Cualquier libro
que vea la luz firmado por el historiador holandés Johan Huizinga siempre es
motivo de interés; le avala el prestigio de uno de los estudios más importantes
del siglo XX, “El otoño de la Edad Media”. Pero si además se trata de un libro
que es resultado de unas circunstancias tan especiales como las que ahora
expondremos, entonces el interés se multiplica. El caso es que Huizinga
pronunció cuatro conferencias en la Universidad Internacional de Verano de
Santander en 1934, que aparecieron en este mismo año en Revista de Occidente
con el título “Sobre el estado actual de la ciencia histórica”. Cuatro
reflexiones de gran cariz pedagógico –que probablemente dio en francés– que
ahora se recuperan con la traducción (de la versión
escrita en holandés) de María de Meyere e introducción de Manuel Moreno Alonso,
catedrático de Historia Contemporánea en la Universidad de Sevilla.
De
modo que la intrahistoria de este libro sobre historia no tiene desperdicio
alguno. La universidad santanderina había sido creada el año anterior –al
principio el rector fue Ramón Menéndez Pidal– y entre el público aquellos días estaban
Julián Marías y el responsable de la invitación a Huizinga, José Ortega y
Gasset (el filósofo español daría conferencias en los Países Bajos en 1936).
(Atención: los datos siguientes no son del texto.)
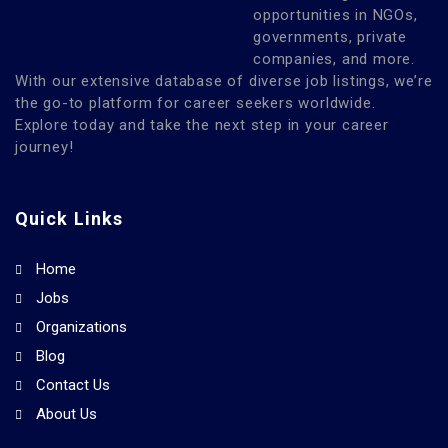
opportunities in NGOs,
governments, private
companies, and more.
With our extensive database of diverse job listings, we’re
the go-to platform for career seekers worldwide.
Explore today and take the next step in your career
journey!
Quick Links
Home
Jobs
Organizations
Blog
Contact Us
About Us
Este Huizinga de sesenta y dos años al que le esperaba un fin aciago –los nazis
lo desterrarían a un pueblo sin sus pertenencias y moriría lleno de privaciones
poco antes de la liberación de su país– sin duda conquistaría a sus oyentes con
sus avispadas observaciones, una de las cuales dice así: “La Historia es la
ciencia más dependiente de todas. Ella precisa más que otra ninguna de
continuos auxilios y apoyos de otras muchas ciencias: para formar sus nociones,
para fijar sus normas, para llenar sus fondos”.
Establecía
Huizinga una manera de mirar la historia, a sus ojos convertida en ciencia
universitaria en el siglo XIX, humilde y a la vez vinculada a la cotidianidad
presente, pues “es la que más se acerca a la vida; porque sus preguntas y sus
respuestas son las de la vida misma para el individuo y para la sociedad; porque
los conocimientos que uno posee de la vida personal o colectiva pasan en una
transición imperceptible a ser Historia”. La Historia, entonces, constituiría
una actitud cultural con la que una época o un pueblo se acercaría al pasado,
siempre una vía para acercarse a la verdad acerca del mundo, como en el caso de
las Ciencias Naturales y la Filosofía, y el cultivarla sería hasta “un modo de
buscar el sentido de esta nuestra existencia”.